Extendió la mano, giró la muñeca y, con un movimiento rápido, el Dedo de Qi Profundo vibró, enviando una ráfaga de Qi Profundo hacia adelante.

Los ligeros temblores en el aire no escaparon a la percepción de Su Han.

—El aire está algo turbio —murmuró Su Han, frunciendo ligeramente el ceño.

No dijo mucho más y se dirigió hacia el salón ancestral para ver a los pacientes; solo así podría comprender la situación.

En ese momento, Dong Lin todavía estaba en el salón ancestral cuidando a los pacientes, animándolos, charlando y riendo con ellos.

Era casi como si ya no fuera una zona de cuarentena, sino una visita rutinaria al campo para hablar con los aldeanos.

—En mis tiempos, me enviaron al campo.

Al principio no se me daba bien trasplantar plantones, fue un viejo granjero quien me enseñó.

¡Pensar en ello todavía me trae buenos recuerdos!

Dong Lin estaba charlando animadamente con los pacientes.

Justo cuando terminó de hablar, sintió que alguien se acercaba.

Giró la cabeza instintivamente y vio a Su Han de pie en la entrada del salón ancestral con una sonrisa en el rostro.

Dong Lin se quedó boquiabierto y se detuvo en seco.

A través de la mascarilla protectora, miró a Su Han, que estaba completamente desprotegido, con los ojos llenos de asombro, ¡además de conmoción y admiración!

Se levantó de inmediato, con los ojos enrojecidos, y se acercó a Su Han con la voz temblorosa.

—Hermano Su…

¡tú!

—Hermano mayor, uno debería enfrentar el peligro solo, pero parece que me estás subestimando —dijo Su Han con una sonrisa—.

Los hermanos debemos luchar codo con codo.

Los ojos de Dong Lin enrojecieron y, a pesar de ser un hombre duro, acostumbrado a las dificultades, las lágrimas comenzaron a asomar por el rabillo de sus ojos.

¡Conocer a un hermano como Su Han en esta vida hacía que valiera la pena morir!

—Tú, esto…

—empezó a decir Dong Lin, mientras miraba la falta de equipo de protección de Su Han y comenzaba a quitarse el suyo para dárselo.

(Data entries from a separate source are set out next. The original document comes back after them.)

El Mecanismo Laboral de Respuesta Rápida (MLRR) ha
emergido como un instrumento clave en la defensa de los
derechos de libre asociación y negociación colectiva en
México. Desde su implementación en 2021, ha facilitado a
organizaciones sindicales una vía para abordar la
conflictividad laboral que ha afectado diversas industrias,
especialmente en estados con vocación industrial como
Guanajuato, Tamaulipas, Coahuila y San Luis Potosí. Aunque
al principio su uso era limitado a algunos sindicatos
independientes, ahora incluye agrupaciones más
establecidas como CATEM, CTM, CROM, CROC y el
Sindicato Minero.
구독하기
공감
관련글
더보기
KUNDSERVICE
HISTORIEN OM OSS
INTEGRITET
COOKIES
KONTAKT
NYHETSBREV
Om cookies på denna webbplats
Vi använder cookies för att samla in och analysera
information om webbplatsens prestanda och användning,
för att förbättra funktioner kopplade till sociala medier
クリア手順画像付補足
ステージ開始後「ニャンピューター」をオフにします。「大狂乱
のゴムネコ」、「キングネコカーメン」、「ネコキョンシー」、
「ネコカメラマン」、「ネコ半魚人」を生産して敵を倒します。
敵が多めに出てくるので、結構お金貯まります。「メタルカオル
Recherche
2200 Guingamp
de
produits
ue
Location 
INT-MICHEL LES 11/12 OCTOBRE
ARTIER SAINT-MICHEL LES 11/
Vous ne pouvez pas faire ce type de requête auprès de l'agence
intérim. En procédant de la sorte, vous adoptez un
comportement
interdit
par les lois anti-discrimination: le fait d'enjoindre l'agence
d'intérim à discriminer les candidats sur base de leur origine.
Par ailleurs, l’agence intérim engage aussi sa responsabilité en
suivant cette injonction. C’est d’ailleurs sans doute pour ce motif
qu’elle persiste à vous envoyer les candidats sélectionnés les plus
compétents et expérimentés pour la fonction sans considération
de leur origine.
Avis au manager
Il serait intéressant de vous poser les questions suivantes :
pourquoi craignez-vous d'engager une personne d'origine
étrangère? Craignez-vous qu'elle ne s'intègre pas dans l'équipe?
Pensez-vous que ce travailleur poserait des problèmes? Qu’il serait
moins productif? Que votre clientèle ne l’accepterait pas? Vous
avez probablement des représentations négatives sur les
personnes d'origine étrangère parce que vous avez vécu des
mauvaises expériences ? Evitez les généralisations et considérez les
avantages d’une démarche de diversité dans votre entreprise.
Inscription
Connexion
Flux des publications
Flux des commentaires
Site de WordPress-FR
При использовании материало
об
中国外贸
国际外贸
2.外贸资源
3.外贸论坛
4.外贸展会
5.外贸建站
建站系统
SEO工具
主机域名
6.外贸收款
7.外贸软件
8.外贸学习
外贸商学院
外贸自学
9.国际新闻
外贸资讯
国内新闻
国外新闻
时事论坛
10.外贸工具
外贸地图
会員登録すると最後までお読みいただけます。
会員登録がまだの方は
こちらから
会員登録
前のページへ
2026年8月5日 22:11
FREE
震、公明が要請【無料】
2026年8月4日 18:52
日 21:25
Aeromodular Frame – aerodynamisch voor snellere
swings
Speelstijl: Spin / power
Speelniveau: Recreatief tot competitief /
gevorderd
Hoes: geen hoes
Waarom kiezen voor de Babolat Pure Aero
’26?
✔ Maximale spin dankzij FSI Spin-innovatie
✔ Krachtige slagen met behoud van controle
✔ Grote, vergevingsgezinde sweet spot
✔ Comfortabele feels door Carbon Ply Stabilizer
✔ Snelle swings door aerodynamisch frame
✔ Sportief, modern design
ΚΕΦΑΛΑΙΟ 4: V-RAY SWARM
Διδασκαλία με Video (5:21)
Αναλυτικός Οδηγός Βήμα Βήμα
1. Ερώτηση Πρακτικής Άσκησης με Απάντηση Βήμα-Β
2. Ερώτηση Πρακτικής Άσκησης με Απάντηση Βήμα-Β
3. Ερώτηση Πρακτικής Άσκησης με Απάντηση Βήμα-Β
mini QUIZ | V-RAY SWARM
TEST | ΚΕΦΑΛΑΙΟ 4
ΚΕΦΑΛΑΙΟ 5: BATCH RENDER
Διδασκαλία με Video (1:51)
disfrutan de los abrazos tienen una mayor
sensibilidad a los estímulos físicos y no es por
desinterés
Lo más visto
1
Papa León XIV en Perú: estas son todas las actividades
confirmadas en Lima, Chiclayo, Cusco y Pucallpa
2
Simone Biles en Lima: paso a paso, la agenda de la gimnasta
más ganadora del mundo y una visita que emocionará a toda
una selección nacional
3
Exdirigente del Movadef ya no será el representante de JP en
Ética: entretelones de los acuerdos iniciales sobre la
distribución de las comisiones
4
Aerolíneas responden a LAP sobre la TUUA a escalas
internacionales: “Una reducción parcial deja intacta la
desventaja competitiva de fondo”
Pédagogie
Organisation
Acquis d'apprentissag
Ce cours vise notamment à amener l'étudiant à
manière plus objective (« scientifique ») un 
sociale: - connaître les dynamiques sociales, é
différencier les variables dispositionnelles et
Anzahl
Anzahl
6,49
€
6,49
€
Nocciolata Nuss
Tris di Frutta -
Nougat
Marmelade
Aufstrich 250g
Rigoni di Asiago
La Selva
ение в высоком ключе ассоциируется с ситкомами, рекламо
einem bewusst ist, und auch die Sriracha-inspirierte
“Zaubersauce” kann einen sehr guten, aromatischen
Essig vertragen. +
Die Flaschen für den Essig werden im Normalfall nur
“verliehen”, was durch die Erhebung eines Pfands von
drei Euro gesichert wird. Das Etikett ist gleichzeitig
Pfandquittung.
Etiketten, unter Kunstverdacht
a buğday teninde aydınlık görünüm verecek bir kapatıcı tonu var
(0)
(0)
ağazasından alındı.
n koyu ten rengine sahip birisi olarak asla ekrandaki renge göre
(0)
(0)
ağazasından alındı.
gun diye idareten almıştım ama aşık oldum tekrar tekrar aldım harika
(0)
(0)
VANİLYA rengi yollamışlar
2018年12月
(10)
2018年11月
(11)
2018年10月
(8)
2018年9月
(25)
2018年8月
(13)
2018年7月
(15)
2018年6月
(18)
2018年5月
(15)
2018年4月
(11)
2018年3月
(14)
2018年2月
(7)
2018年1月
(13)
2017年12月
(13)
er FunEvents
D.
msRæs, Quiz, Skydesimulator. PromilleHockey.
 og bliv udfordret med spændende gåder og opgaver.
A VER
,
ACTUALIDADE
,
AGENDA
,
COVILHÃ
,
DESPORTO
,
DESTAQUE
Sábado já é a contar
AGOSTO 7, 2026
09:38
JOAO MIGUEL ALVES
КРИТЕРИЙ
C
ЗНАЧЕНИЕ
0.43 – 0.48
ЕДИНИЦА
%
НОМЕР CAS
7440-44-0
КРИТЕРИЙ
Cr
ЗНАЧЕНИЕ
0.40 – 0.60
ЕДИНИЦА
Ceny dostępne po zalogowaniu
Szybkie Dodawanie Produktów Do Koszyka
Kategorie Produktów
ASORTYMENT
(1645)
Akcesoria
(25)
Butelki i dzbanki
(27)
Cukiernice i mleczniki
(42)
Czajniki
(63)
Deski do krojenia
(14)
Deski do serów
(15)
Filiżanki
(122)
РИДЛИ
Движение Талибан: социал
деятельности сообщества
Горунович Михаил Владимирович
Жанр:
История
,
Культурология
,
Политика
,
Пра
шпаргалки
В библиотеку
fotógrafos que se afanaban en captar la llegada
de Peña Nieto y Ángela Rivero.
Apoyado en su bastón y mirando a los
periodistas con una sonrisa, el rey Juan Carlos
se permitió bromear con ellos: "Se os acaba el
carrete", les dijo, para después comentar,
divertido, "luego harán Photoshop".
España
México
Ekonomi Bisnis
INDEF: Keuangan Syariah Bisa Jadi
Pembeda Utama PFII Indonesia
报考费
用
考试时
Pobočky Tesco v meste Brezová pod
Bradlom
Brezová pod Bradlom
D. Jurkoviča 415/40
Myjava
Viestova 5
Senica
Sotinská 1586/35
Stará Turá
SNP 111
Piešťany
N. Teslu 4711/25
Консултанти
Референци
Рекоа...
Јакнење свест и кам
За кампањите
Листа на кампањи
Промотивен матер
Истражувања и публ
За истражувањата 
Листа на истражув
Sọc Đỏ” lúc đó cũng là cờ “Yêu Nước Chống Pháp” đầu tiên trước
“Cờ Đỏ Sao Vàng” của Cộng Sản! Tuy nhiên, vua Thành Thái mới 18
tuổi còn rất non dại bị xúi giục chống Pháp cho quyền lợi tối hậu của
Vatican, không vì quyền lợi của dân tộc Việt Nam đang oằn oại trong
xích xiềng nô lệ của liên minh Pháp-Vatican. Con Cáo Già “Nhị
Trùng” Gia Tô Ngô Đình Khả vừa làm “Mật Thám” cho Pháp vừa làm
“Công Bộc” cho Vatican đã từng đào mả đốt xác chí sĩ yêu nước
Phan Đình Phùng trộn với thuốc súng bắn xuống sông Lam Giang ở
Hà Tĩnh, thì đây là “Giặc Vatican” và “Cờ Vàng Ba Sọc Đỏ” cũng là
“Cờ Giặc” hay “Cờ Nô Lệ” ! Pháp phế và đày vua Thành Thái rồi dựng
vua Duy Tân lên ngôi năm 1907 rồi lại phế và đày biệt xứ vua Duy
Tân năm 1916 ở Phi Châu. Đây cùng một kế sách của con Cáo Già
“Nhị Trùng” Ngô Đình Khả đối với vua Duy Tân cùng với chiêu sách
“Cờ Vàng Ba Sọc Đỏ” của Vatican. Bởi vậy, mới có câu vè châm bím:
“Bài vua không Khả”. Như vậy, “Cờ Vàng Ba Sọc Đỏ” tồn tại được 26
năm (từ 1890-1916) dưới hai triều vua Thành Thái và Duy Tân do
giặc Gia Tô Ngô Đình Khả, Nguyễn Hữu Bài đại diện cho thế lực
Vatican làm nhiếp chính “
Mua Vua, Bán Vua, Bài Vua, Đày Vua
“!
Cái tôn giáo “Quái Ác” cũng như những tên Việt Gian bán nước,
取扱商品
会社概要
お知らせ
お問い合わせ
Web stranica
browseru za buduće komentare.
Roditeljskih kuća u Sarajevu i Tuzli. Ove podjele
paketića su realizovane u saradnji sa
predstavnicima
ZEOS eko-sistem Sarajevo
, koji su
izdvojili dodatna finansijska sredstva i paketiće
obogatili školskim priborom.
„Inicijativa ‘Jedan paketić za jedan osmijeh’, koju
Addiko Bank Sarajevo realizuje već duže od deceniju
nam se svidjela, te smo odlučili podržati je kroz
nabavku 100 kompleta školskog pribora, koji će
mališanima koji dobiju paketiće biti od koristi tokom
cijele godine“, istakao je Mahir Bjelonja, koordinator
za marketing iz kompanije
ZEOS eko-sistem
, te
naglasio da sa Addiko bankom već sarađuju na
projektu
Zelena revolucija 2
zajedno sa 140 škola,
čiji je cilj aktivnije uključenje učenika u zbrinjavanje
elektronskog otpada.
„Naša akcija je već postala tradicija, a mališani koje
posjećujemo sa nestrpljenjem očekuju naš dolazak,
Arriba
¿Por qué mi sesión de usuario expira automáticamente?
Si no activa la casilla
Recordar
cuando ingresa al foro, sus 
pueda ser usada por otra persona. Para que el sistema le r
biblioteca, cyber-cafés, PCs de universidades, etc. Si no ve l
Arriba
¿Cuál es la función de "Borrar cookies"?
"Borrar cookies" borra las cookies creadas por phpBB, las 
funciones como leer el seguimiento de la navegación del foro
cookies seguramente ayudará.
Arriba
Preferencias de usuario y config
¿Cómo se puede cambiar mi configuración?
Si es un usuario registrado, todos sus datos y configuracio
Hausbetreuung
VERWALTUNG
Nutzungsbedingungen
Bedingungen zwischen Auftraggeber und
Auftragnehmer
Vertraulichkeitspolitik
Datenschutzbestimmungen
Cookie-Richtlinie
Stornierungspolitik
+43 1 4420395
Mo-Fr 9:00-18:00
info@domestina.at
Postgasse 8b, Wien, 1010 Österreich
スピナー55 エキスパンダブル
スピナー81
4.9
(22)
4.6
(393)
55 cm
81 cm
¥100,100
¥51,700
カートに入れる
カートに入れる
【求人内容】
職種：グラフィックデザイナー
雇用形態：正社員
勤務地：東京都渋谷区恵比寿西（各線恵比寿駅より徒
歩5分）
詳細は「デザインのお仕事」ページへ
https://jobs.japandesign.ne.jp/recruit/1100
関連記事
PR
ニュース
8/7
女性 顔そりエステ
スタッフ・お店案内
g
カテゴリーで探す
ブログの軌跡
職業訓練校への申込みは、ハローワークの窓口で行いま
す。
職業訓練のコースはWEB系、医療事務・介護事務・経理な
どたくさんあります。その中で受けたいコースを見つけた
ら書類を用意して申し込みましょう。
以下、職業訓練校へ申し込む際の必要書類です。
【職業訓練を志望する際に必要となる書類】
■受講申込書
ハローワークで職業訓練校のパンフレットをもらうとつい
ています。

Su Han lo detuvo rápidamente.

—Estoy bien, hermano mayor, ya sabes de lo que soy capaz.

Dong Lin se detuvo, asintió con decisión y luego se volvió hacia los aldeanos con la voz aún temblorosa.

—¡Amigos, no se preocupen, mi hermano está aquí y seguro que los curará a todos!

Los ojos de todos se iluminaron.

Su Han no dudó e inmediatamente hizo que trajeran una mesa, improvisando una clínica en el salón ancestral para examinar a cada paciente en un esfuerzo por identificar rápidamente el virus causante.

—Wan’er, registra la hora de inicio de la enfermedad de cada persona, los síntomas y cualquier persona u objeto con el que hayan estado en contacto —ordenó Su Han.

Li Wan’er asintió y se puso a trabajar de inmediato.

Era meticulosa y amable, llevando una calidez reconfortante a los corazones de los pacientes.

—No tengan miedo, ¿de acuerdo?

El Doctor Su los curará sin falta, confíen en mí.

—La sonrisa de Li Wan’er, como la luz del sol en un día de invierno, reconfortó a todos.

Registró meticulosamente toda la información de los pacientes, sabiendo lo crucial que era para Su Han y para la eliminación del virus de la epidemia.

No había margen de error.

Dong Lin estaba allí mismo, ayudando a Su Han.

—¡Lo tengo!

—exclamó Su Han en voz alta, con los ojos iluminados, después de examinar los síntomas de todos los pacientes y analizar la información recopilada por Li Wan’er.